The broad range of styles and techniques that make up Neo-Craft illustration is unified by a common exploration of simple materials transformed into captivating images. Peter Callesen, Robert Ryan, Robert Sabuda, Sherril Gross, and Pierre Louis Mascia cut and engineer simple paper beyond its intended function. Peter Callesen makes quiet, contemplative, delicately exquisite pieces out of simple, unassuming A4 copy paper. Flowers fall and drape, buildings stand sturdy and structured. No longer part of a two dimensional existence, they now occupy a physical presence in our space. Robert Sabuda engineers marvelous works for children’s books, creating remarkable images in the tradition of the pop-up book. Pierre Louis Mascia’s figures can be characterized as the ultimate chic fem. The folding, cutting and re-assembling of a variety of papers, including common paper doilies and lace, coupled with his use of positive and negative space, creates vogue figures for the fashion industry. The cut lines in his illustrations are every bit as sensitive and interesting as in an image rendered in pencil or conté. The material manipulation by these paper pushers is sophisticated, direct, poetic and whimsical. The simplicity of their work is captivating despite its lack of technological ties.

Anti-Body Aesthetic

Appearing to be at odds with Neo-craft illustration is the fodder of the Nouveau Surrealists and Neo-Constructivists. Subject matter exploration involves the dissolution, deconstruction, and disappearance of the human form. With the global population soaring, there is a perceived disinterest in physical identity. We are defined by and distilled down to a set of numbers that make up our presence on the planet – bank accounts, passwords etc. The domination of digital technology in every field establishes the fact that the emphasis is not on the individual. Deconstruction, a theoretical position popularized in the 1980's & 1990's, had a global effect on all aspects of art and design ¬– fashion, graphic design, architecture, literature and fine art. Currently, it is being revisited and has morphed into the mainstream, becoming a style unto itself.

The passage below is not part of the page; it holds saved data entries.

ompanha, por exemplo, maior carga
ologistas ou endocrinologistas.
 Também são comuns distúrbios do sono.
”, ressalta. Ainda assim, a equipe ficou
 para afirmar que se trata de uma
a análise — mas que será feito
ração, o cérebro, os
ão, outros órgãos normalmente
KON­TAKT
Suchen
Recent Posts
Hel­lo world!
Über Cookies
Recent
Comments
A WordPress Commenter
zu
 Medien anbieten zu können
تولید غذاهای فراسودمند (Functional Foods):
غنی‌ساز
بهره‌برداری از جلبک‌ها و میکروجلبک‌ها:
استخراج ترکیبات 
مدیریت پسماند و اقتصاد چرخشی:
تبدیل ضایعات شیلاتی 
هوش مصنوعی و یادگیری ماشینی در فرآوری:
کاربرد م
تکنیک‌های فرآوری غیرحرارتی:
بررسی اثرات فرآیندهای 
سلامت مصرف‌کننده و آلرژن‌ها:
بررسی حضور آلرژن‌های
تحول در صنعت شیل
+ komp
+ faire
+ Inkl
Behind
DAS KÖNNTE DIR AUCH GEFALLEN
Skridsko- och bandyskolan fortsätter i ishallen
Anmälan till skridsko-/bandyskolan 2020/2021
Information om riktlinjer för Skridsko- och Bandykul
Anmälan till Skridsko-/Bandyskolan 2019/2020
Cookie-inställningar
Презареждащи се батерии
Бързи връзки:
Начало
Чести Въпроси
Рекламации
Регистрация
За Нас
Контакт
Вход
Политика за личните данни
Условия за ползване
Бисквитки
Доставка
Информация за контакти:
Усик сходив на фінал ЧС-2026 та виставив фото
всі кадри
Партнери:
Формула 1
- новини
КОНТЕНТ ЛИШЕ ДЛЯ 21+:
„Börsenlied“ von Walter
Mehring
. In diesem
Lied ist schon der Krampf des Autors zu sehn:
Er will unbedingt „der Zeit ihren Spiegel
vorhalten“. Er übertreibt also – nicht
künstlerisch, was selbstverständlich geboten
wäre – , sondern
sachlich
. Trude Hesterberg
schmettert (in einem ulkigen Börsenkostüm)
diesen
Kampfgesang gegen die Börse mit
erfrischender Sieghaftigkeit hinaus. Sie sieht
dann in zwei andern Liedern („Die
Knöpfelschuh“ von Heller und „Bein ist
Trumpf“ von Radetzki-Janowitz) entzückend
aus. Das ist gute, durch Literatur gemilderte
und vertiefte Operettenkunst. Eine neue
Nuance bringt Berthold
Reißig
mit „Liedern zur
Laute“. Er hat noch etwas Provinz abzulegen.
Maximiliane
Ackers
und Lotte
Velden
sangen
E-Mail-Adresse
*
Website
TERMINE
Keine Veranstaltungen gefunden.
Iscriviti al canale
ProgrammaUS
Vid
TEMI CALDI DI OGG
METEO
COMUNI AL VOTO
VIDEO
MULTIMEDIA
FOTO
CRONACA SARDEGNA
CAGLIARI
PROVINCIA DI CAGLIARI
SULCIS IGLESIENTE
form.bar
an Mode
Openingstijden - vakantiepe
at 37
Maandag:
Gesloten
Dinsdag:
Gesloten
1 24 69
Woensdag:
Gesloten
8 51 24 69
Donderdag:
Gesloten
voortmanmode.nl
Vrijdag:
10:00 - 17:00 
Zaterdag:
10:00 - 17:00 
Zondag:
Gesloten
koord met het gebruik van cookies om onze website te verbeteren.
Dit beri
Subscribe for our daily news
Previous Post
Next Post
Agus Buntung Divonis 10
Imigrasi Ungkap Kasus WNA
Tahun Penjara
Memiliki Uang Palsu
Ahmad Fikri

Re investigating the academic methodology, contemporary designers and illustrators are utilizing its theories, structures, and details to communicate information visually. This form of figural representation in illustration is characterized by a lack of figural components ¬¬– realistic or believable representations of ‘the body’. Edited into anonymity by diminishing its visual impression, the role of figural identity is heightened by its lack of appearance. This faction’s usage and cognizance of the figure in illustration does not infer disinterest, rather the images convey a celebration of the body by removing it from the quotient – dissolving and deconstructing it altogether. By removing the conventional depiction of a figure – by contorting, deconstructing and recomposing – this breed of illustration underlines a use of disparity in the balance structure of illustration, particularly the relationship between garment to figure, then figure to environment.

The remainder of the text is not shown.